La fórmula clásica de la caridad es aquella de Jesús que dice: «Como yo los he amado, ámense así los unos a los otros». Este es un amor hecho para circular, para expandirse. Es una invitación a amarnos sin distinciones. La escritora francesa Francoise Sagan dijo que amar no es solamente querer, es sobre todo comprender.

Otra diferencia es esta. El amor erótico, en la forma más típica, dura poco tiempo. De la caridad san Pablo dice en cambio que «permanece», es más, es lo único que permanece eternamente, incluso después de que hayan cesado la fe y la esperanza. Entre los dos amores, sin embargo -el de búsqueda y el de donación-, no existe separación clara ni contraposición, sino más bien desarrollo, crecimiento.

El primero, el eros, es para nosotros el punto de partida; el segundo, la caridad, el punto de llegada. Empezamos con un amor de eros y terminamos con un amor de ágape, de caridad. Entre ambos existe todo el espacio para una educación al amor y un crecimiento en él. Educarnos realmente para amar, como nos lo enseñó Jesucristo. No un amor exclusivo, que distingue, sino un amor sin fronteras, un amor dado a todos. Tomemos el caso más común, que es el amor de pareja. En el amor entre esposos, al principio prevalecerá el eros, la atracción, el deseo recíproco, la conquista del otro, y por lo tanto un cierto egoísmo. Si este amor no se esfuerza por enriquecerse, poco a poco, de una dimensión nueva, hecha de gratuidad, de ternura recíproca, de capacidad de olvidarse por el otro y de proyectarse en los hijos, todos sabemos cómo acabará. Como dijo Paul Claudel, escritor y diplomático francés: La señal de que no amamos a alguien es que no le damos todo lo mejor que hay en nosotros.

Queridos hermanos y hermanas: El mensaje de san Pablo es de gran actualidad. El mundo del espectáculo y de la publicidad parece hoy empeñado en inculcar a los jóvenes que el amor se reduce al eros y el eros al sexo.

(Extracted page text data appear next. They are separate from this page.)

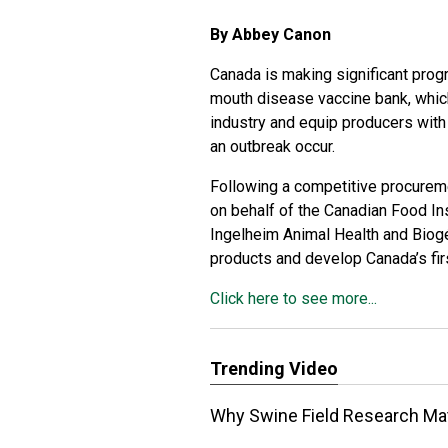
By Abbey Canon
Canada is making significant prog
mouth disease vaccine bank, which 
industry and equip producers with 
an outbreak occur.
Following a competitive procurem
on behalf of the Canadian Food In
Ingelheim Animal Health and Biog
products and develop Canada’s fi
Click here to see more...
Trending Video
Why Swine Field Research Matt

En una ocasión un joven platicaba conmigo y me decía que otro amigo lo invitaba a hacer el amor y se refería solo al sexo. Si observamos existía en ello una confusión grande sobre lo que realmente es el amor, sobre descubrir en qué consiste el verdadero amor.

Miren, la vida es un idilio continuo en un mundo donde todo es bello, joven, saludable; donde no existe vejez, enfermedad y todos pueden gastar cuanto quieran. Pero esta es una colosal falsedad que genera expectativas desproporcionadas, que desilusiona provocando frustraciones, rebelión contra la familia y la sociedad, y abre a menudo la puerta al delito. Por ello, la Palabra de Dios nos ayuda y nos invita a vivir el sentido pleno del verdadero amor. Esforzarnos por ser comprensivos, serviciales, por no tener envidia, no ser presumidos, no envanecernos, no ser groseros o egoístas, no irritarnos, no guardar rencor, no alegrarnos de la injusticia, sino gozarnos en la verdad.

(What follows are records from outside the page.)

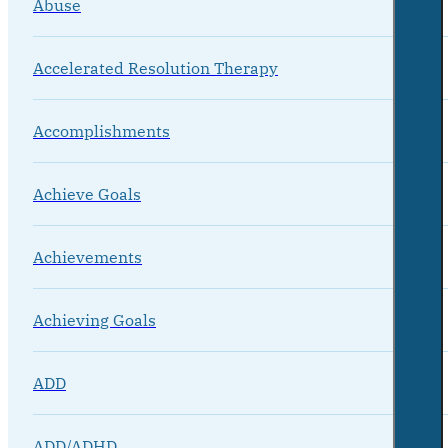
Abuse
Accelerated Resolution Therapy
Accomplishments
Achieve Goals
Achievements
Achieving Goals
ADD
ADD/ADHD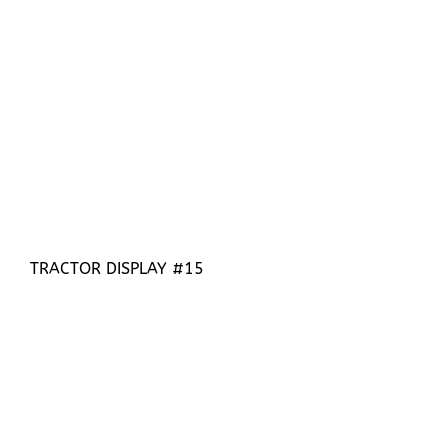
TRACTOR DISPLAY #15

El verdadero amor disculpa sin límites, confía sin límites, espera sin límites, soporta sin límites. El amor dura por siempre. Por ello, aunque yo repartiera en limosnas todos mis bienes, y aunque me dejara quemar vivo, si no tengo amor de nada me sirve. Aunque yo hablara las lenguas de los hombres y de los ángeles, si no tengo amor, no soy más que una campana que resuena o unos platillos que aturden.

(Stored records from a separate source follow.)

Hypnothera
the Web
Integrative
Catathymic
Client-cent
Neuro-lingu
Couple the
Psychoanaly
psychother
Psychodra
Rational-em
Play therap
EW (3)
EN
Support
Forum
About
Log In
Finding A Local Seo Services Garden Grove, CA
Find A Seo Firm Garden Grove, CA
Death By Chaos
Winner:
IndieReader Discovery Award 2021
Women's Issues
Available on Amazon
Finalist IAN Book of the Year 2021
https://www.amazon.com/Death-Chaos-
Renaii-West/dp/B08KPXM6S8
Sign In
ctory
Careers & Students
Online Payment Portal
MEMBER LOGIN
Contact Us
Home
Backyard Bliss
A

Así pues, es básico entender que toda la fe y la actuación del cristiano se basan en amar. Amar a Dios y amar a sus semejantes. Lo demás son consecuencias. No podemos simplificar la palabra amar. Y para ver de qué se trata, miremos un momento al Evangelio, para ver cómo ama Jesús. Él no mira nuestros pecados como obstáculos que le impiden amarnos. Su amor por las personas va más al fondo: el pecado intenta interponerse entre el amor de Jesús y la persona: pero no lo consigue. Además, nos dice en el Evangelio: “Amen a sus enemigos, háganles el bien, préstenles sin esperar nada a cambio. Así su premio será grande en el cielo.

Como podemos darnos cuenta, debemos aprender a amar, amar de verdad, el origen de nuestra postura respecto a los demás no está en nuestra humanidad bondadosa, en un natural afectivo y cordial. Está en que hemos conocido el amor de Dios, vivimos del amor de Dios, nos sentimos queridos por Dios y no sabemos vivir más que amando, como Dios.

Termino esta reflexión dominical invitándolos a amar a todos sin exclusión, principalmente a sus familiares y conocidos. Así sea.